**Action item:** All lines holding the word "each" in the listing below need to be copied.

━━ Material supplied ━━

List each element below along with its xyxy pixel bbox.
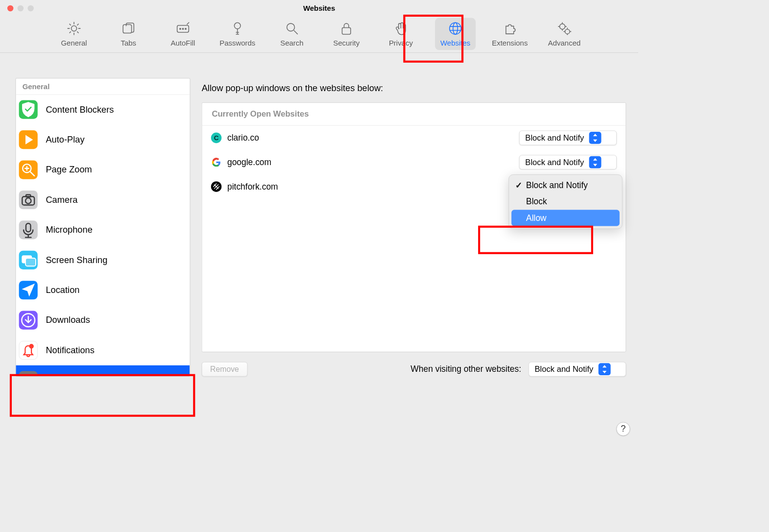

━━━
━━ Material supplied ━━

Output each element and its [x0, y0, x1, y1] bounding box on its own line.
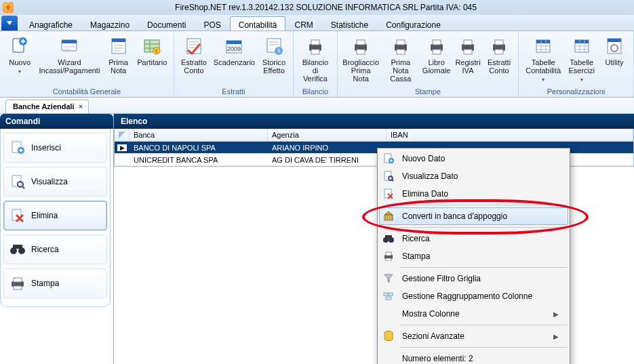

━━━
━━ Material supplied ━━

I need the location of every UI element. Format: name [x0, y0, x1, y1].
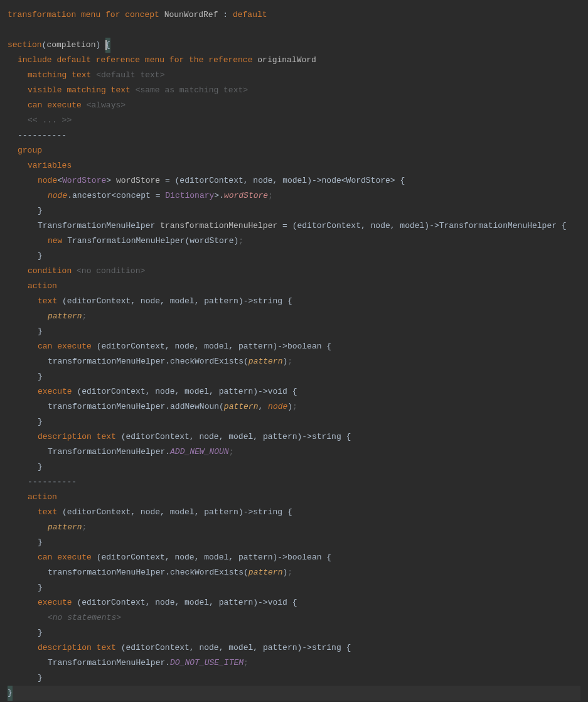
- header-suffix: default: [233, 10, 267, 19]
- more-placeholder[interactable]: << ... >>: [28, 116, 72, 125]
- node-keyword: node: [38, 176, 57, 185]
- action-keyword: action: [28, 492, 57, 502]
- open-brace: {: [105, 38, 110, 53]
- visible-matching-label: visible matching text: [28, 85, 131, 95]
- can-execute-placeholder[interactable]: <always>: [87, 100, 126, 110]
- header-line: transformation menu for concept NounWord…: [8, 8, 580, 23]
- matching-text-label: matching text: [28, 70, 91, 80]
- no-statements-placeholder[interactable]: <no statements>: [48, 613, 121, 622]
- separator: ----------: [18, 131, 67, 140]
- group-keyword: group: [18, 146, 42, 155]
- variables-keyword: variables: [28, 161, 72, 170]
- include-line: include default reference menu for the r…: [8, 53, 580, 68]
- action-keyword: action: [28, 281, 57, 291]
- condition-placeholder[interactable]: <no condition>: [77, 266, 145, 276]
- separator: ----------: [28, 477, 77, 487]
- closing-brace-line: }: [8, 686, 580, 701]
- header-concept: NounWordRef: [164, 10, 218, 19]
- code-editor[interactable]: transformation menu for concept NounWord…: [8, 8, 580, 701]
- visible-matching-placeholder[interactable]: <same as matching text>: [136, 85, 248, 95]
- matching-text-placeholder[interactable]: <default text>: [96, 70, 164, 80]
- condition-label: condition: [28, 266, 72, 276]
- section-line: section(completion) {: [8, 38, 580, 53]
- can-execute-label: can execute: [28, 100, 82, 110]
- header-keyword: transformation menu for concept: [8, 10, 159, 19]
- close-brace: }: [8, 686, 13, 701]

━━━

**Exercise solution:**
List each element below along with its xyxy pixel bbox.
Output each element and its [x0, y0, x1, y1] bounding box on its own line.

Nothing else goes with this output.